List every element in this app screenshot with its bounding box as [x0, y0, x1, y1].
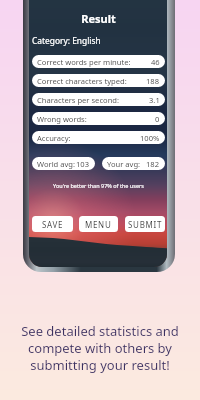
- button[interactable]: World avg:: [32, 157, 95, 170]
- staticText: 182: [146, 159, 160, 169]
- staticText: 103: [76, 159, 90, 169]
- staticText: Characters per second:: [37, 95, 120, 105]
- staticText: Correct characters typed:: [37, 76, 127, 86]
- staticText: Wrong words:: [37, 114, 87, 124]
- staticText: 46: [151, 57, 160, 67]
- staticText: You're better than 97% of the users: [32, 182, 165, 189]
- staticText: World avg:: [37, 159, 76, 169]
- staticText: 3.1: [149, 95, 160, 105]
- button[interactable]: Accuracy:: [32, 131, 165, 144]
- button[interactable]: Characters per second:: [32, 93, 165, 106]
- staticText: Result: [32, 11, 165, 26]
- button[interactable]: MENU: [79, 216, 118, 232]
- staticText: MENU: [85, 219, 112, 230]
- button[interactable]: SAVE: [32, 216, 73, 232]
- staticText: SAVE: [42, 219, 64, 230]
- button[interactable]: Correct words per minute:: [32, 55, 165, 68]
- button[interactable]: SUBMIT: [125, 216, 165, 232]
- staticText: 188: [146, 76, 160, 86]
- button[interactable]: Your avg:: [102, 157, 165, 170]
- staticText: Your avg:: [107, 159, 141, 169]
- button[interactable]: Wrong words:: [32, 112, 165, 125]
- staticText: SUBMIT: [128, 219, 163, 230]
- staticText: 0: [155, 114, 160, 124]
- staticText: 100%: [140, 133, 160, 143]
- staticText: Accuracy:: [37, 133, 71, 143]
- staticText: Correct words per minute:: [37, 57, 131, 67]
- button[interactable]: Correct characters typed:: [32, 74, 165, 87]
- staticText: See detailed statistics and compete with…: [6, 322, 194, 374]
- staticText: Category: English: [32, 35, 101, 46]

---*---

▶ [Activity] Wherever the word "second" turns up in the records, copy out the line it is on.

▶ [Reply]
- staticText: Characters per second:: [37, 95, 120, 105]
- button[interactable]: Characters per second:: [32, 93, 165, 106]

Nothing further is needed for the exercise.